Jefferson Davis

Jefferson Davis

As president of the Confederate States of America, Jefferson Davis was under almost constant criticism from members of the rebel congress, from many of the newspapers in the South, and from his military. There were bread riots and protests over the draft. At one point, Arkansas even threatened to secede from the Confederacy! Davis had lots of trouble with his generals, but he worked the best with Robert E. Lee.

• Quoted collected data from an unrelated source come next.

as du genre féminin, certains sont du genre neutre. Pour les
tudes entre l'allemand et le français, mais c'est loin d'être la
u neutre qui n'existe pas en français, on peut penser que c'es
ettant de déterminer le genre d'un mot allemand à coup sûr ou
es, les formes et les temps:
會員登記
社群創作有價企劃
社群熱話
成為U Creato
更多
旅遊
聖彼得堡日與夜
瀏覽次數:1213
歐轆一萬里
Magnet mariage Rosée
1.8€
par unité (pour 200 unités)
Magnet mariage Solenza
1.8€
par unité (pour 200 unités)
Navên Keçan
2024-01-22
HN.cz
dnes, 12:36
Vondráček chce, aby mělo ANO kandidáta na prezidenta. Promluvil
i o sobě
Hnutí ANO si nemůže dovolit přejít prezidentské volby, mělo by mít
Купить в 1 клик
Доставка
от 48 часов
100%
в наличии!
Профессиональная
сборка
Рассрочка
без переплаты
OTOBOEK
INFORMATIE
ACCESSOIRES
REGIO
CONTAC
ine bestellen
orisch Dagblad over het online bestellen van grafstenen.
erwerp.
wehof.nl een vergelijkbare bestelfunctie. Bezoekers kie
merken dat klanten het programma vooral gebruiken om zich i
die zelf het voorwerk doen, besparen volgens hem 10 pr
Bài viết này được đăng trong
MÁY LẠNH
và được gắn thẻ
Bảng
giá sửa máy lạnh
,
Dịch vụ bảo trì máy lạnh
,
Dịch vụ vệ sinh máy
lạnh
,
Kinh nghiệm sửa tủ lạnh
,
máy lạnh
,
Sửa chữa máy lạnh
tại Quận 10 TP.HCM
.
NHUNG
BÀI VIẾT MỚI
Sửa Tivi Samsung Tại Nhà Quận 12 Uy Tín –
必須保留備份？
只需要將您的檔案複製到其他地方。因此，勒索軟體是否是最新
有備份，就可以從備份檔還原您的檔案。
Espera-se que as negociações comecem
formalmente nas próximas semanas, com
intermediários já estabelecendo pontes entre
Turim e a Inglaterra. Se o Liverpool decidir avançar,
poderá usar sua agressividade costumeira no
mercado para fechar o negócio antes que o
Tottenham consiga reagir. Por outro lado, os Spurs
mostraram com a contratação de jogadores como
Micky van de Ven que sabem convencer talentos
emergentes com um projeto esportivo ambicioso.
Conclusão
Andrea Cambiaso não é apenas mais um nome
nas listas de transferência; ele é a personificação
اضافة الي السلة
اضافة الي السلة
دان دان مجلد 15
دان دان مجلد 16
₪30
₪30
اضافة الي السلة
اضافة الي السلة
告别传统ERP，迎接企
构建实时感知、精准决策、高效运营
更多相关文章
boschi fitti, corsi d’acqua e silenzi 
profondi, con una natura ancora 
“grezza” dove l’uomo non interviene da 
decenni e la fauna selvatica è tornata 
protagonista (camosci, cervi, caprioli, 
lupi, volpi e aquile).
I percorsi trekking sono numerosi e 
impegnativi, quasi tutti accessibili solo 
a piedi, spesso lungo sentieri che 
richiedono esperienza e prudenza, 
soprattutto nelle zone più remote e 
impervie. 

More facts about Jefferson Davis:

  • Graduated from West Point!
  • He fought in the Mexican-American War.
  • He was Secretary of War under Franklin Pierce
  • His first wife was the daughter of Zachary Taylor.
  • He was often sick in bed, and at some point he lost an eye.
  • He was elected to a six-year term as president of the Confederacy. He ran unopposed.
  • He was a micromanager and a bit of a control freak.
  • He was said to be grumpy.

Jefferson Davis book review

I’m not a huge fan of the Confederacy, and I think anyone who flies a Confederate flag today, in 2018, is a racist. But I wanted to read more about the Civil War. “Embattled Rebel: Jefferson David as Commander in Chief” by James M. McPherson was on the bargain table at Barnes and Noble, in hardcover, for six bucks. It’s by the same author as the book I completed immediately before this one, “Tried by War: Abraham Lincoln as Commander in Chief,” and I found it was an interesting follow up.

Rather than being a “cradle-to-grave” biography that I prefer reading, this book focuses almost exclusively on the war from the South’s perspective. There is not much about the upbringing of Jefferson Davis, his family life, his career leading up to the Civil war and what happened to him after. The author describes the immense disadvantages the South faced, and he describes the three times that the South came closest to winning the Civil War.